[WHAT THE TASK REQUIRES]: Please repeat the listing below exactly, but do not include its pictures.

[AVAILABLE RECORDS]:

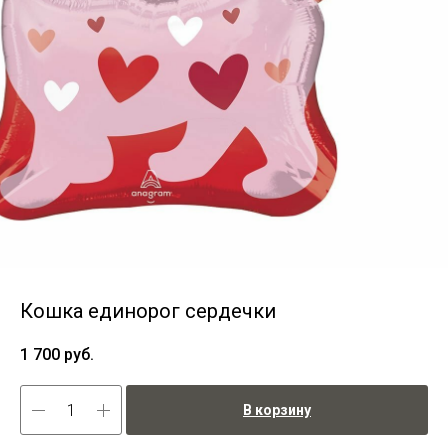
Кошка единорог сердечки
1 700
руб.
В корзину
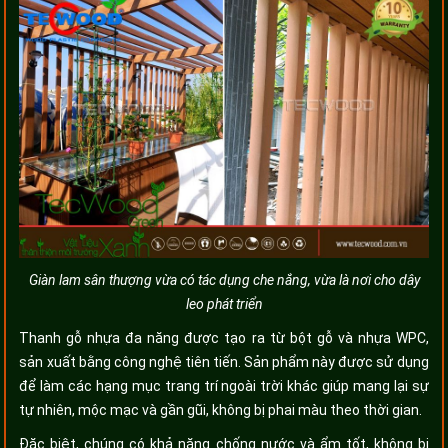
Giàn lam sân thượng vừa có tác dụng che nắng, vừa là nơi cho dây
leo phát triển
Thanh gỗ nhựa đa năng được tạo ra từ bột gỗ và nhựa WPC,
sản xuất bằng công nghệ tiên tiến. Sản phẩm này được sử dụng
để làm các hạng mục trang trí ngoài trời khác giúp mang lại sự
tự nhiên, mộc mạc và gần gũi, không bị phai màu theo thời gian.
Đặc biệt, chúng có khả năng chống nước và ẩm tốt, không bị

[RESULT OF THE EXERCISE]:
Кошка единорог сердечки
1 700
руб.
В корзину
Giàn lam sân thượng vừa có tác dụng che nắng, vừa là nơi cho dây
leo phát triển
Thanh gỗ nhựa đa năng được tạo ra từ bột gỗ và nhựa WPC,
sản xuất bằng công nghệ tiên tiến. Sản phẩm này được sử dụng
để làm các hạng mục trang trí ngoài trời khác giúp mang lại sự
tự nhiên, mộc mạc và gần gũi, không bị phai màu theo thời gian.
Đặc biệt, chúng có khả năng chống nước và ẩm tốt, không bị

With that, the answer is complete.